Tous les jours, l’expression « pornovengance » apparaît dans les grands titres des journaux à travers le monde. Traduit en plusieurs langues, le terme anglophone revenge porn entre dans le vocabulaire des gens d’un peu partout, en Chine comme en France. Malgré sa popularité grandissante, une recherche publiée en 2018 a mis en évidence un rejet universel du terme « pornovengeance » parmi la communauté militante et chercheuse. Le considérant comme un terme trompeur, ces militantes et chercheuses ont entrepris de proposer des alternatives plus précises. Dans cet article, nous aborderons en 5 raisons pourquoi nous, féministes, devons suivre leur exemple et éliminer les expressions « pornovengeance » de notre vocabulaire. Basé sur l'expertise des militantes anti « pornovengeance », cet article propose de remplacer ce terme par l’expression « diffusion non consentie d'images intimes », initialement proposée par Coding Rights et InternetLab.

La diffusion non consentie d’images intimes est un nouvel outil de domination fabriqué sur une vieille ligne de production patriarcale. En tant que féministes, la logique sexiste derrière ces images partagées sans consentement nous est familière. Nous savons que les jeunes femmes célibataires sont ciblées de façon disproportionnée.[1] Nous savons que c’est un outil de contrôle utilisé par une variété d’acteurs comme des partenaires violents, des trafiquants sexuels, des hackeurs, des fraudeurs et des voyeurs. Que ce soit dans un tract, un DVD ou un groupe Whatsapp, nous savons que ce genre de diffusion non consentie réduit au silence d’innombrables victimes chaque jour en plus de leur susciter de la honte. Plusieurs personnes en viennent même à réduire leurs activités en ligne lorsqu’elles subissent la menace que leurs images intimes soient dévoilées. Bref, la diffusion non consensuelle d’images intimes reproduit les relations de pouvoir existantes. Les recherches démontrent que ce sont les personnes de la diversité sexuelle et de genre, les femmes racisées, les personnes à faible revenu, les communautés autochtones et les personnes handicapées qui sont le plus affectées.[2] Le phénomène a pris la forme d’un réseau international de violences et transcende maintenant les frontières législatives.[3] Par ailleurs, la résistance féministe à cette violence s’étend partout dans le monde. Que ce soit par les manifestantes de Corée du Sud, les défenseures des droits des femmes au Zimbabwe ou les groupes de pression en Inde; la diffusion non consentie d’images intimes est contestée de toute part et sous toutes ses formes. Et déconstruire le terme « pornovengeance » fait partie de cette résistance.

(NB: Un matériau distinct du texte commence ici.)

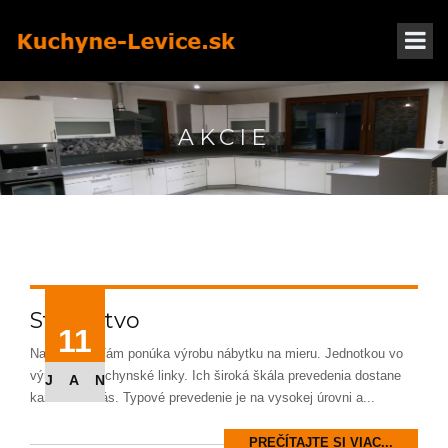
AKCIE
Stolárstvo
11
Naša firma Vám ponúka výrobu nábytku na mieru. Jednotkou vo
výrobe sú kuchynské linky. Ich široká škála prevedenia dostane
JAN
každého z nás. Typové prevedenie je na vysokej úrovni a...
PREČÍTAJTE SI VIAC...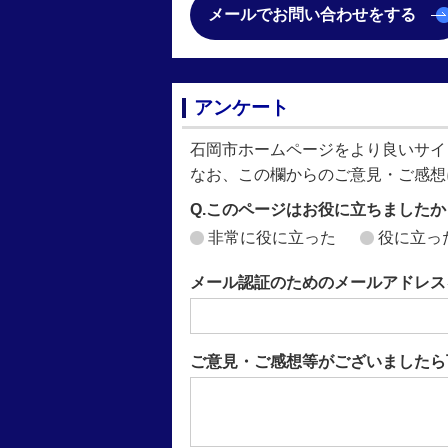
メールでお問い合わせをする
アンケート
石岡市ホームページをより良いサイ
なお、この欄からのご意見・ご感想
Q.このページはお役に立ちましたか
非常に役に立った
役に立っ
メール認証のためのメールアドレス
ご意見・ご感想等がございましたら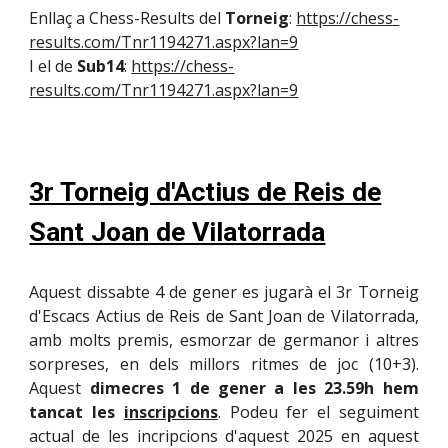
Enllaç a Chess-Results del
Torneig
:
https://chess-
results.com/Tnr1194271.aspx?lan=9
I el de
Sub14
:
https://chess-
results.com/Tnr1194271.aspx?lan=9
3r Torneig d'Actius de Reis de
Sant Joan de Vilatorrada
Aquest dissabte 4 de gener es jugarà el 3r Torneig
d'Escacs Actius de Reis de Sant Joan de Vilatorrada,
amb molts premis, esmorzar de germanor i altres
sorpreses, en dels millors ritmes de joc (10+3).
Aquest
dimecres 1 de gener a les 23.59h hem
tancat les
inscripcions
.
Podeu fer el seguiment
actual de les incripcions d'aquest 2025 en aquest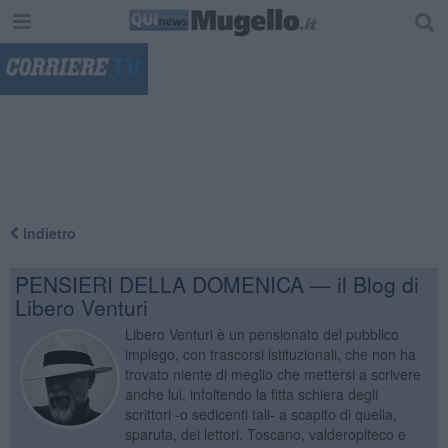
"
Indietro
PENSIERI DELLA DOMENICA — il Blog di
Libero Venturi
Libero Venturi è un pensionato del pubblico
impiego, con trascorsi istituzionali, che non ha
trovato niente di meglio che mettersi a scrivere
anche lui, infoltendo la fitta schiera degli
scrittori -o sedicenti tali- a scapito di quella,
sparuta, dei lettori. Toscano, valderopiteco e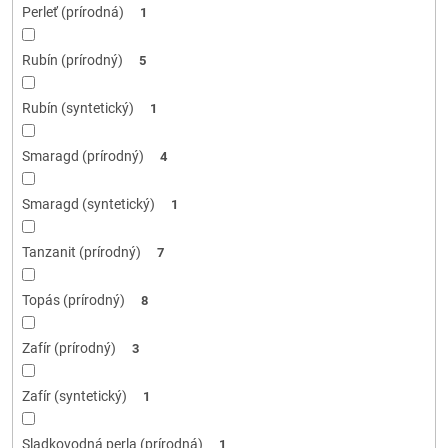
Perleť (prírodná)
1
Rubín (prírodný)
5
Rubín (syntetický)
1
Smaragd (prírodný)
4
Smaragd (syntetický)
1
Tanzanit (prírodný)
7
Topás (prírodný)
8
Zafír (prírodný)
3
Zafír (syntetický)
1
Sladkovodná perla (prírodná)
1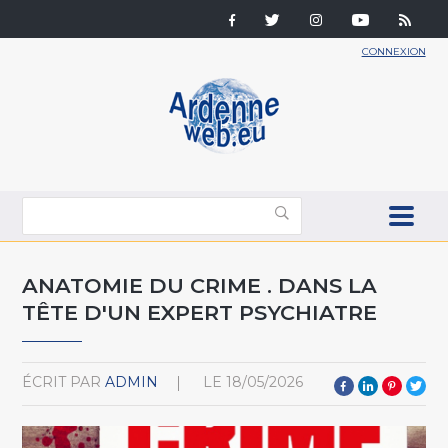
CONNEXION
ANATOMIE DU CRIME . DANS LA
TÊTE D'UN EXPERT PSYCHIATRE
ÉCRIT PAR
ADMIN
LE
18/05/2026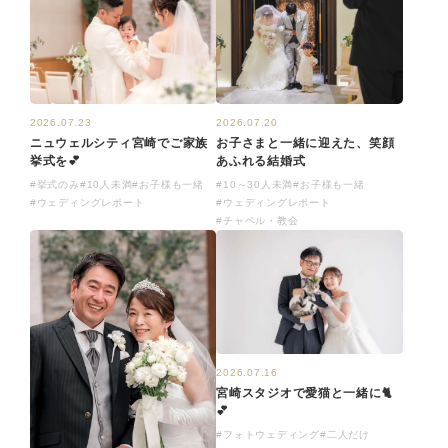
2026.07.20
2026.07.23
お子さまと一緒に迎えた、笑顔
ニュウェルシティ宮崎でご家族
あふれる結婚式
挙式を💕
#10～30人未満
#お子様も一緒
#挙式のみ
#10人未満
#お子様も一緒
#ウェディングレポート
#ウェディングレポート
#チャペル・教会
2026.07.16
宮崎スタジオで愛猫と一緒に🐈
💕
#フォトウェディング
#二人だけ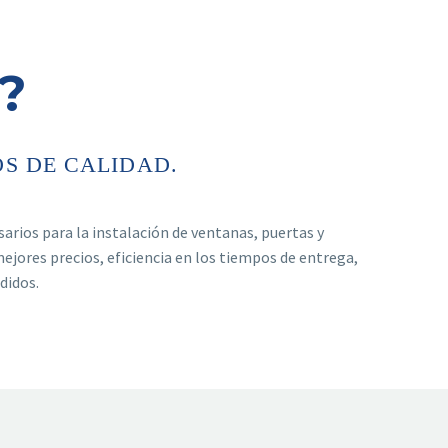
?
OS DE CALIDAD.
arios para la instalación de ventanas, puertas y
mejores precios, eficiencia en los tiempos de entrega,
didos.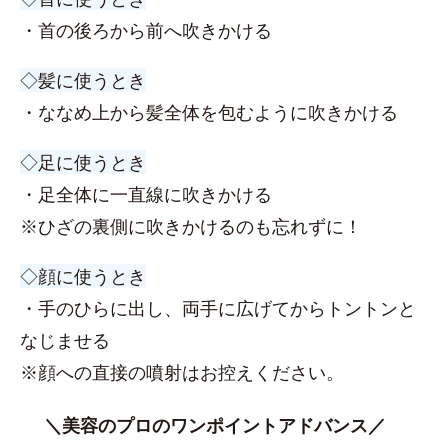
・首の後ろから前へ吹きかける
◇髪に使うとき
・ななめ上から髪全体を包むように吹きかける
◇足に使うとき
・足全体に一直線に吹きかける
※ひざの裏側に吹きかけるのも忘れずに！
◇顔に使うとき
・手のひらに出し、両手に広げてからトントンと
なじませる
※顔への直接の噴射はお控えください。
＼美容のプロのワンポイントアドバンス／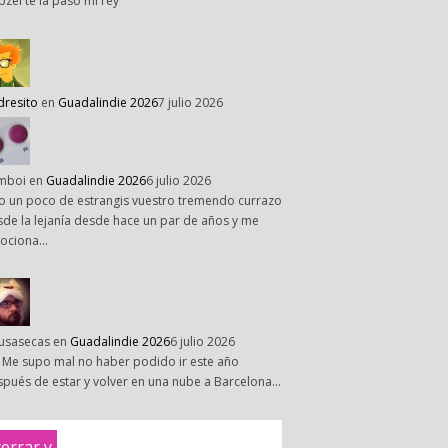
pzel te la paso mi rey
dresito
en
Guadalindie 2026
7 julio 2026
mboi
en
Guadalindie 2026
6 julio 2026
o un poco de estrangis vuestro tremendo currazo
de la lejanía desde hace un par de años y me
ociona…
susasecas
en
Guadalindie 2026
6 julio 2026
 Me supo mal no haber podido ir este año
pués de estar y volver en una nube a Barcelona…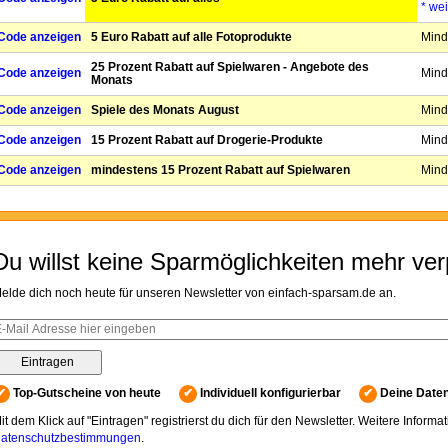
* wei
Code anzeigen
5 Euro Rabatt auf alle Fotoprodukte
Mind
25 Prozent Rabatt auf Spielwaren - Angebote des
Code anzeigen
Mind
Monats
Code anzeigen
Spiele des Monats August
Mind
Code anzeigen
15 Prozent Rabatt auf Drogerie-Produkte
Mind
Code anzeigen
mindestens 15 Prozent Rabatt auf Spielwaren
Mind
Du willst keine Sparmöglichkeiten mehr ve
elde dich noch heute für unseren Newsletter von einfach-sparsam.de an.
✔
Top-Gutscheine von heute
✔
Individuell konfigurierbar
✔
Deine Daten
it dem Klick auf "Eintragen" registrierst du dich für den Newsletter. Weitere Informa
atenschutzbestimmungen
.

1. Ce n’est pas de la « vengeance »

La vengeance, c’est le fait de blesser une personne pour la punir d’une injure, d’un dommage qu’elle a causé. Toutefois, lorsqu’une personne partage des images de façon non consensuelle, c’est rarement en réponse à une réelle faute. Le « pornovengeur » agit plutôt par rancune lorsqu’il vit une rupture. Il peut avoir des motivations financières lorsqu’il publie des images nues ou des vidéos explicites en échange de rémunération ou lorsqu’il fait du chantage économique auprès de la victime. Il peut tout simplement être motivé par un désir voyeuriste d’exposer l’intimité d’autrui. En utilisant le mot « vengeance », ça pousse à supposer que les victimes ont commis un préjudice initial pour lequel elles devraient être punies.

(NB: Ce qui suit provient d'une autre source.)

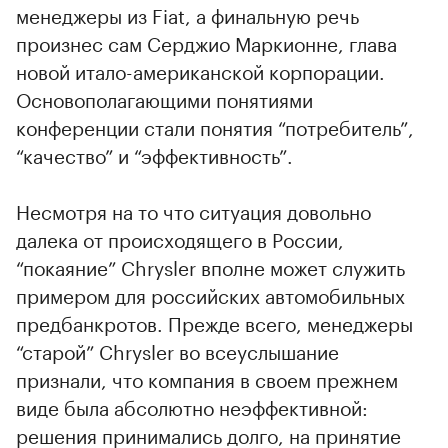
менеджеры из Fiat, а финальную речь
произнес сам Серджио Маркионне, глава
новой итало-американской корпорации.
Основополагающими понятиями
конференции стали понятия “потребитель”,
“качество” и “эффективность”.
Несмотря на то что ситуация довольно
далека от происходящего в России,
“покаяние” Chrysler вполне может служить
примером для российских автомобильных
предбанкротов. Прежде всего, менеджеры
“старой” Chrysler во всеуслышание
признали, что компания в своем прежнем
виде была абсолютно неэффективной:
решения принимались долго, на принятие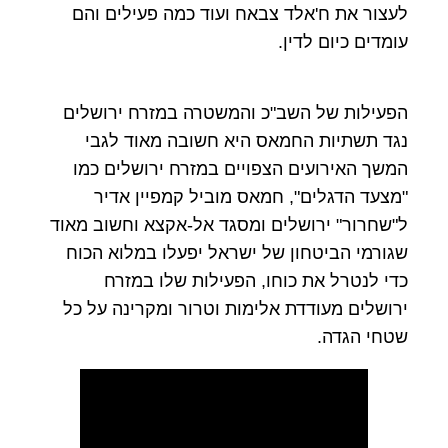
לעצור את ח'אלד צבאח ועוד כמה פעילים והם
עומדים כיום לדין.
הפעילות של השב"כ והמשטרה במזרח ירושלים
נגד תשתיות החמאס היא חשובה מאוד לגבי
המשך האירועים הצפויים במזרח ירושלים כמו
"מצעד הדגלים", חמאס מוביל קמפיין אדיר
ל"שחרור" ירושלים ומסגד אל-אקצא וחשוב מאוד
שגורמי הביטחון של ישראל יפעלו במלוא הכוח
כדי לנטרל את כוחו, הפעילות שלו במזרח
ירושלים מעודדת אלימות וטרור ומקרינה על כל
שטחי הגדה.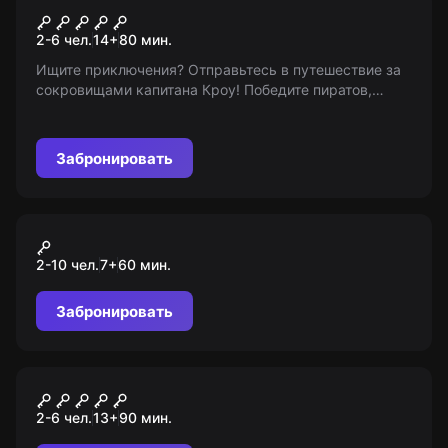
Пиратское сокровище
2-6 чел.
14
+
80
мин.
Ищите приключения? Отправьтесь в путешествие за
сокровищами капитана Кроу! Победите пиратов,
решите загадки и пройдите все ловушки. Ожидает от
7 лет и старше!
Забронировать
Экшн-игра
Brawl Stars
2-10 чел.
7
+
60
мин.
Забронировать
Ролевой квест
Убийство в галерее
2-6 чел.
13
+
90
мин.
Серпентайн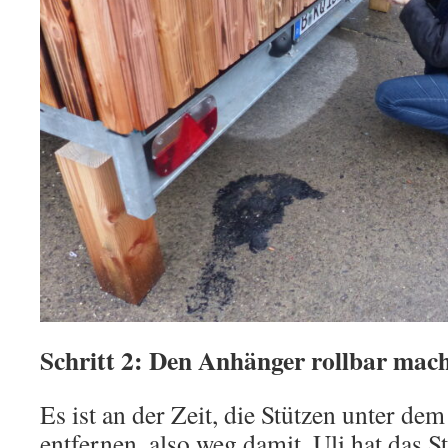
Schritt 2: Den Anhänger rollbar mac
Es ist an der Zeit, die Stützen unter d
entfernen, also weg damit. Uli hat das S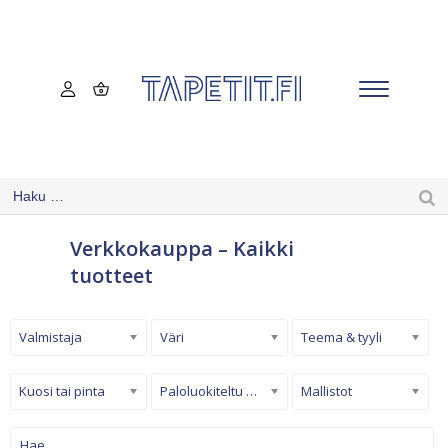
Verkkokauppa – Kaikki
tuotteet
Valmistaja
Väri
Teema & tyyli
Kuosi tai pinta
Paloluokiteltu tapetti
Mallistot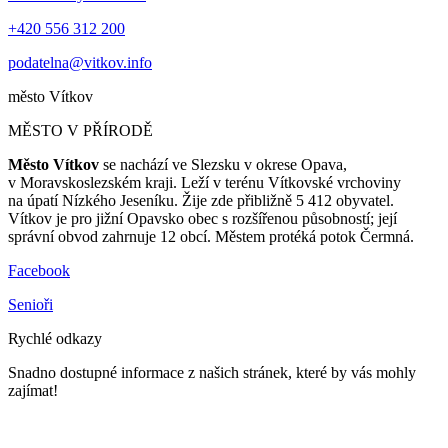
+420 556 312 200
podatelna@vitkov.info
město
Vítkov
MĚSTO V PŘÍRODĚ
Město Vítkov
se nachází ve Slezsku v okrese Opava,
v Moravskoslezském kraji. Leží v terénu Vítkovské vrchoviny
na úpatí Nízkého Jeseníku. Žije zde přibližně 5 412 obyvatel.
Vítkov je pro jižní Opavsko obec s rozšířenou působností; její
správní obvod zahrnuje 12 obcí. Městem protéká potok Čermná.
Facebook
Senioři
Rychlé odkazy
Snadno dostupné informace z našich stránek, které by vás mohly
zajímat!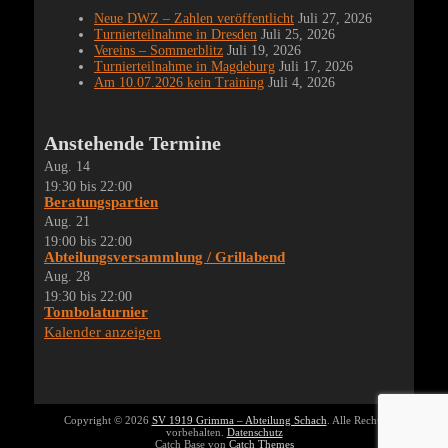
Neue DWZ – Zahlen veröffentlicht
Juli 27, 2026
Turnierteilnahme in Dresden
Juli 25, 2026
Vereins – Sommerblitz
Juli 19, 2026
Turnierteilnahme in Magdeburg
Juli 17, 2026
Am 10.07.2026 kein Training
Juli 4, 2026
Anstehende Termine
Aug.
14
19:30
bis
22:00
Beratungspartien
Aug.
21
19:00
bis
22:00
Abteilungsversammlung / Grillabend
Aug.
28
19:30
bis
22:00
Tombolaturnier
Kalender anzeigen
Copyright © 2026
SV 1919 Grimma – Abteilung Schach
. Alle Rechte
vorbehalten.
Datenschutz
Catch Base von
Catch Themes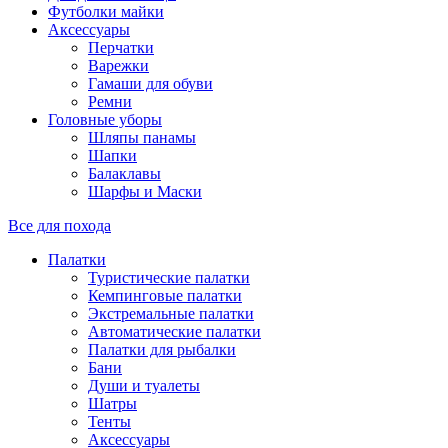
Футболки майки
Аксессуары
Перчатки
Варежки
Гамаши для обуви
Ремни
Головные уборы
Шляпы панамы
Шапки
Балаклавы
Шарфы и Маски
Все для похода
Палатки
Туристические палатки
Кемпинговые палатки
Экстремальные палатки
Автоматические палатки
Палатки для рыбалки
Бани
Души и туалеты
Шатры
Тенты
Аксессуары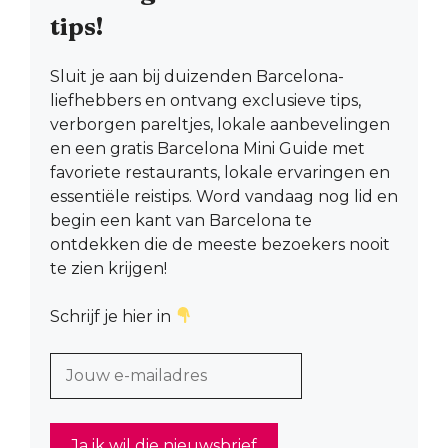
tips!
Sluit je aan bij duizenden Barcelona-
liefhebbers en ontvang exclusieve tips,
verborgen pareltjes, lokale aanbevelingen
en een gratis Barcelona Mini Guide met
favoriete restaurants, lokale ervaringen en
essentiële reistips. Word vandaag nog lid en
begin een kant van Barcelona te
ontdekken die de meeste bezoekers nooit
te zien krijgen!
Schrijf je hier in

La vengeance n’est pas le principal moteur de la diffusion non consentie d’images intimes. Certaines théoriciennes avancent que sous la vengeance se trouve en fait une « logique de outing ».[4] Selon cette logique, les personnes qui exposent l’intimité d’autrui peuvent en retirer du pouvoir physique, psychologique et économique. Cet élément est central dans la création, la diffusion et la consommation non consensuelle d’images intimes. Puisque blâmer les victimes est normalisé socialement, cela permet aux gens d’exposer l’intimité d’une femme sans ressentir aucune culpabilité. Le contenu regardé est vu comme « réel », alors on porte le blâme sur la victime puisqu’elle aurait consenti à être filmée. À cela, s’ajoute l'omniprésente fétichisation du non-consentement des femmes, allant des panneaux publicitaires à la porno hardcore. Ces deux normes sociales prévalentes ont permis à la diffusion non consentie d’images intimes de proliférer, même chose pour l’expression « pornovengeance ». À chaque fois que nous utilisons ce terme, nous nourrissons le blâme envers les victimes et nous cachons les actions des abuseurs qui créent et consomment sciemment ces images.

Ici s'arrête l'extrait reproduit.